Carpet Weaved by Temporary Park
Currently, Qingyu is working on a multi-media project to understand the notion of home, specifically the disconnect between them and their various homes. As they were born and raised in Suzhou, they feel little connection to the hometown from their ID card that their parents took them to once or twice a year: Liyang (溧阳). Conversely, their parents feel a deep connection to Liyang and often tell Qingyu stories about tending to gardens or playing with their friends. Though for Qingyu, similar memories took place around Suzhou. In Liyang, they remember the family reunions where they recognized only two or three faces and looked for directions as to how to greet others.
Past generations of their family hailed from Peng Jia Cun (彭家村), the same city their last name hails from. Until Qingyu’s generation, each generation shared a family character in their name. To face the disconnection from their home head-on, they are fabricating a collection of memories of Liyang. They have built a chair out of Osmanthus wood in honor of Liyang’s Osmanthus trees and to memorialize a home that was never theirs. The project will also feature photos and collages to create memories of home in their own mind. Their conflicting feelings towards Liyang, the need for the romanticization of their hometown, and their blunt dislike for their visits to Liyang culminate in their project.

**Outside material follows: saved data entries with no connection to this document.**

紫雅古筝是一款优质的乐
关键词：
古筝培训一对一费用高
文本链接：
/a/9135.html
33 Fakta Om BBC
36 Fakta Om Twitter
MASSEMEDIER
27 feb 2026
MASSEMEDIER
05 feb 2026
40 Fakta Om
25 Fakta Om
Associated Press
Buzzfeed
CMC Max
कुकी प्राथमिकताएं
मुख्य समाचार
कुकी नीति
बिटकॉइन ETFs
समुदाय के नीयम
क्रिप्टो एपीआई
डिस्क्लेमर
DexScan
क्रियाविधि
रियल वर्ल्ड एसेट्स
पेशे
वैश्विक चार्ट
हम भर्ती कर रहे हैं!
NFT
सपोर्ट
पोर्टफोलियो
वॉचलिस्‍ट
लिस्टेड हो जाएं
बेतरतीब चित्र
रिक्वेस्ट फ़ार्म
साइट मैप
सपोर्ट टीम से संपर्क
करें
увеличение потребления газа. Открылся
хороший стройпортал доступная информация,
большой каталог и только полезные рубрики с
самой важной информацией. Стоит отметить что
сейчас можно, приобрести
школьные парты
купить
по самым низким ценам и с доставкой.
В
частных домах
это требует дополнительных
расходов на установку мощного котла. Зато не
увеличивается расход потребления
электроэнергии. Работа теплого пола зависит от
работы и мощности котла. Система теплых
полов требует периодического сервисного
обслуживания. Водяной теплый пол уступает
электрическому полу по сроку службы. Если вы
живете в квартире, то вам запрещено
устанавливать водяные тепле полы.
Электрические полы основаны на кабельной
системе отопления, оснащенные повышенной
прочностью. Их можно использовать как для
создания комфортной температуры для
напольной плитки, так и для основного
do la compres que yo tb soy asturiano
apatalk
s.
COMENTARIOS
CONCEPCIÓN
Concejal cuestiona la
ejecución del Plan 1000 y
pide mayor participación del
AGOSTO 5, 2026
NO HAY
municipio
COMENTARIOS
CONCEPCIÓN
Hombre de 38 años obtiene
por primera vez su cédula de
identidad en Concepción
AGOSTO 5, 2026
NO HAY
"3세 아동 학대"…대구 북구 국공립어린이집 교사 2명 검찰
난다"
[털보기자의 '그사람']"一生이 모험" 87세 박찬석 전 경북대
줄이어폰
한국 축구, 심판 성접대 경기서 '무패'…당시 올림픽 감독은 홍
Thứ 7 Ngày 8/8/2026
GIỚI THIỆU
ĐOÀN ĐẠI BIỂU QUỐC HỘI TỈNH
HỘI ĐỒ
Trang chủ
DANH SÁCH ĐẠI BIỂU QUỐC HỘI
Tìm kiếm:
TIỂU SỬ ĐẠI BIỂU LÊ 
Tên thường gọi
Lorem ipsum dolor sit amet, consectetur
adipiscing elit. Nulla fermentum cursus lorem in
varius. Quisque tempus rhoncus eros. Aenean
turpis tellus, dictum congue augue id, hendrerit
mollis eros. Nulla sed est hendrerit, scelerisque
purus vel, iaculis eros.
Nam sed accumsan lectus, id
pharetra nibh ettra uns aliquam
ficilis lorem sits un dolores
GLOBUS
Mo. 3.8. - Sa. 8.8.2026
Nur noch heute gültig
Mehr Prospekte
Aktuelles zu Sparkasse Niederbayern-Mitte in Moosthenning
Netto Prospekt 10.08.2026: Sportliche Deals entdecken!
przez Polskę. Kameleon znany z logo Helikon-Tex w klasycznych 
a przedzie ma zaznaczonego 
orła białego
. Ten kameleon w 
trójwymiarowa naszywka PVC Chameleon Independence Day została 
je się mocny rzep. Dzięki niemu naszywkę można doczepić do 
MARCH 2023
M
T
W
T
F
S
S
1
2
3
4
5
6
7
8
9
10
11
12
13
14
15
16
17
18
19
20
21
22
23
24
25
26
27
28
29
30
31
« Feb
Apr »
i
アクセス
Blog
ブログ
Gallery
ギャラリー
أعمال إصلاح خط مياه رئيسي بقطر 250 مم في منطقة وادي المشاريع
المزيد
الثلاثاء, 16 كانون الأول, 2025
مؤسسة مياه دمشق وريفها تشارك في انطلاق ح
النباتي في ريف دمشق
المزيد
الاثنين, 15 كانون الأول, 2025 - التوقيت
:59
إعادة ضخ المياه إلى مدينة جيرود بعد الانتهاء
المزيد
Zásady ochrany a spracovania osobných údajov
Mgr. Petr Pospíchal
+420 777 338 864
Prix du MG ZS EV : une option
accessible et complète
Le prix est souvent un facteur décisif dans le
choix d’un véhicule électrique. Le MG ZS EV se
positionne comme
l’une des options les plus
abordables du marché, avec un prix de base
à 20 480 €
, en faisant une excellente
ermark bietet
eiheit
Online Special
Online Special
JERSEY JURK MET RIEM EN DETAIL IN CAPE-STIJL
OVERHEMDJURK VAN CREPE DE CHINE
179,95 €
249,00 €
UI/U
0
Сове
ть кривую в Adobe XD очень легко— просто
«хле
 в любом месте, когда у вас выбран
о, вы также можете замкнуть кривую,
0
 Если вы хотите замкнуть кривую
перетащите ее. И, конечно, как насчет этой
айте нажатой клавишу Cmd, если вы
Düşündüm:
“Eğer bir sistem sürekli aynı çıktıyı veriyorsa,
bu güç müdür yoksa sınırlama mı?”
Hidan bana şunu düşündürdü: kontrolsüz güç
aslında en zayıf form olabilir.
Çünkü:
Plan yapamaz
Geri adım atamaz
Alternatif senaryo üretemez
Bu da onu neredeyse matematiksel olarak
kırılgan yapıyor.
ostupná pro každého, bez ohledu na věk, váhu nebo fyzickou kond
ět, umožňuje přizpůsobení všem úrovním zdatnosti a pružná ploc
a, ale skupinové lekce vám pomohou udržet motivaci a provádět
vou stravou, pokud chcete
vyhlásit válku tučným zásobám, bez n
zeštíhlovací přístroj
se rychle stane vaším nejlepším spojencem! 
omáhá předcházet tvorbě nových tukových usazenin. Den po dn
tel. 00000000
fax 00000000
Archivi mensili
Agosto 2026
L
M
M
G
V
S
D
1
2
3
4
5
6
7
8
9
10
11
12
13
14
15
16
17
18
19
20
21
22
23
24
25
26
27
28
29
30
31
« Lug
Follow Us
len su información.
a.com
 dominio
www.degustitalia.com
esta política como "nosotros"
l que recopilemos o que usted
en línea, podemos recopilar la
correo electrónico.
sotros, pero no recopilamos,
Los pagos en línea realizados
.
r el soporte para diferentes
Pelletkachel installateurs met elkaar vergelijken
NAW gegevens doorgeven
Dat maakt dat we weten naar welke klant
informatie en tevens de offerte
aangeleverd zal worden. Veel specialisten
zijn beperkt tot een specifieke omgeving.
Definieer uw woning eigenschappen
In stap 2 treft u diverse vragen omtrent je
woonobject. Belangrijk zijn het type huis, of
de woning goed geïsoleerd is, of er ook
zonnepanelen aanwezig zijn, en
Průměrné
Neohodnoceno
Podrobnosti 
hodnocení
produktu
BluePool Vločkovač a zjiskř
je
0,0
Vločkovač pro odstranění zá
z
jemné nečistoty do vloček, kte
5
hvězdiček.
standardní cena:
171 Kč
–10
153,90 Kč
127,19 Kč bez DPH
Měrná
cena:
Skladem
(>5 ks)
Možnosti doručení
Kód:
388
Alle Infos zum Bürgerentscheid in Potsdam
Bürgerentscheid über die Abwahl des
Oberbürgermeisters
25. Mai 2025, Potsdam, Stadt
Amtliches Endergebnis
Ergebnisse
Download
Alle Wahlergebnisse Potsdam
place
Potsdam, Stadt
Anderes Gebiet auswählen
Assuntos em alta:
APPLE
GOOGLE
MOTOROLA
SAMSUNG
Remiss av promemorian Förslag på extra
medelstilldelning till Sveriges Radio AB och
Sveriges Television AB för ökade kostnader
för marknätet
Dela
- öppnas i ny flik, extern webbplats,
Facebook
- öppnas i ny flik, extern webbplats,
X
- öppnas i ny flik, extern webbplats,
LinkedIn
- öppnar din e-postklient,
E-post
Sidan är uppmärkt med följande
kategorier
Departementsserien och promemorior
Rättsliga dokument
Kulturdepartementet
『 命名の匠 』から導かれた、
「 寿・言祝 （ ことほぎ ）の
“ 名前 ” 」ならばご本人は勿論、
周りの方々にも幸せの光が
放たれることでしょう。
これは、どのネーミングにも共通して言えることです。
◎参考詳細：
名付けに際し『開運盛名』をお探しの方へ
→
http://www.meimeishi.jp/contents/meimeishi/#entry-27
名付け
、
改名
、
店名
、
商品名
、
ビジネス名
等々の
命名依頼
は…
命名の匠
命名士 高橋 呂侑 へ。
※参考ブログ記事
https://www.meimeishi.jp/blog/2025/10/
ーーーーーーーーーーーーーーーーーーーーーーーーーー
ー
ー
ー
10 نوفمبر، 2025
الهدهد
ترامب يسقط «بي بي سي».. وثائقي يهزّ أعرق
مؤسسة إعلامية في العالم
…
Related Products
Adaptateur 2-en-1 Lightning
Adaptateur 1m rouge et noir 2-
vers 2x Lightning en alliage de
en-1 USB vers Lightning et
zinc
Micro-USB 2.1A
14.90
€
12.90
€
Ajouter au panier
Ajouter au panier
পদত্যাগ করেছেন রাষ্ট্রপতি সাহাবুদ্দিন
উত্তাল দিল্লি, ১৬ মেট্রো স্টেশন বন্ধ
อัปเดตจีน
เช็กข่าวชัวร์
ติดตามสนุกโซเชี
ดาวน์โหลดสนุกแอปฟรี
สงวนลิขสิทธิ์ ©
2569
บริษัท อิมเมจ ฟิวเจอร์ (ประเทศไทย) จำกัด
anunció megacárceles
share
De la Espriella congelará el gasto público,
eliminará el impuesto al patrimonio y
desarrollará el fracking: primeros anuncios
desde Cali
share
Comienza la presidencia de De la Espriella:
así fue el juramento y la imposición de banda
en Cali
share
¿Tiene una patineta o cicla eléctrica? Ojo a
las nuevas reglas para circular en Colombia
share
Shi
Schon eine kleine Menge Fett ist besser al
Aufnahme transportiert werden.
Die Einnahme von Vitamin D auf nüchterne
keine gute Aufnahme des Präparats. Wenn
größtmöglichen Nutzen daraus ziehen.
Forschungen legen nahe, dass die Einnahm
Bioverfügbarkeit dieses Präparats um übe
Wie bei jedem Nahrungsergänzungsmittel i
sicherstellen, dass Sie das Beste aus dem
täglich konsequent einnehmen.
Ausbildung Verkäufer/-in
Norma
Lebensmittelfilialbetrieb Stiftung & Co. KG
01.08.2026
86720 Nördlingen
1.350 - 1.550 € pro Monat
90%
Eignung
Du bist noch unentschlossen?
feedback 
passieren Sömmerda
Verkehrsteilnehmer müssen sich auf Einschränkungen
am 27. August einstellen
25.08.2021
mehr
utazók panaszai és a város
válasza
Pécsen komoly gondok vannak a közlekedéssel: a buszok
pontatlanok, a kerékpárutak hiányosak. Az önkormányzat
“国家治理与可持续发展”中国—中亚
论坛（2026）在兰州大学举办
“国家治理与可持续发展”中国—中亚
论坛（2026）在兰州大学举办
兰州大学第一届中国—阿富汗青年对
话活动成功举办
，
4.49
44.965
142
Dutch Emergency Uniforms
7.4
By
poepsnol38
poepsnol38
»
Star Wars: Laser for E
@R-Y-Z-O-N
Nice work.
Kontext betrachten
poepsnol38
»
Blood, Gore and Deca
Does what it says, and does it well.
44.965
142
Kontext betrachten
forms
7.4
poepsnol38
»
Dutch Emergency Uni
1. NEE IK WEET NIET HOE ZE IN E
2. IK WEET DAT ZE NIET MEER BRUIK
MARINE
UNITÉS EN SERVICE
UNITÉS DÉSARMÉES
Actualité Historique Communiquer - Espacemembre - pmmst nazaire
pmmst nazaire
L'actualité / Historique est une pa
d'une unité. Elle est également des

Feeling estranged from their home(town) is not a new feeling for Qingyu. In high school, Qingyu and their mom moved to an apartment closer to their high school in preparation for the Gaokao (高考). When they went home on the weekends, their room was a testament to a different time in their life. But, their bedroom in their first home is also what they think of when they think of home. They would do their homework there, waiting for their parents to return. Home was when their Dad got home and turned the hallway light on, then when their Mom returned home she would turn it off. Though the process of reconciliation for their feelings of estrangement has since been completed, they remember sitting on their bedroom floor thinking “I don’t have a home anymore.” Yet this feeling of a loss of home exists for many Chinese youth moving from home to home and city to city. For Qingyu, home is now a feeling. Home is no longer necessarily a space. You grow with that space, and sometimes you long for it, even when returning to it makes you feel no longer a part of the space.
Rented Home Shot on 35mm
Rented Home Shot on 35mm
Qingyu views their art, not as art, but as just one of the things that you can do in everyday life. To them, art is something that others have labeled their projects as. It is no more worth mentioning than anything else they do.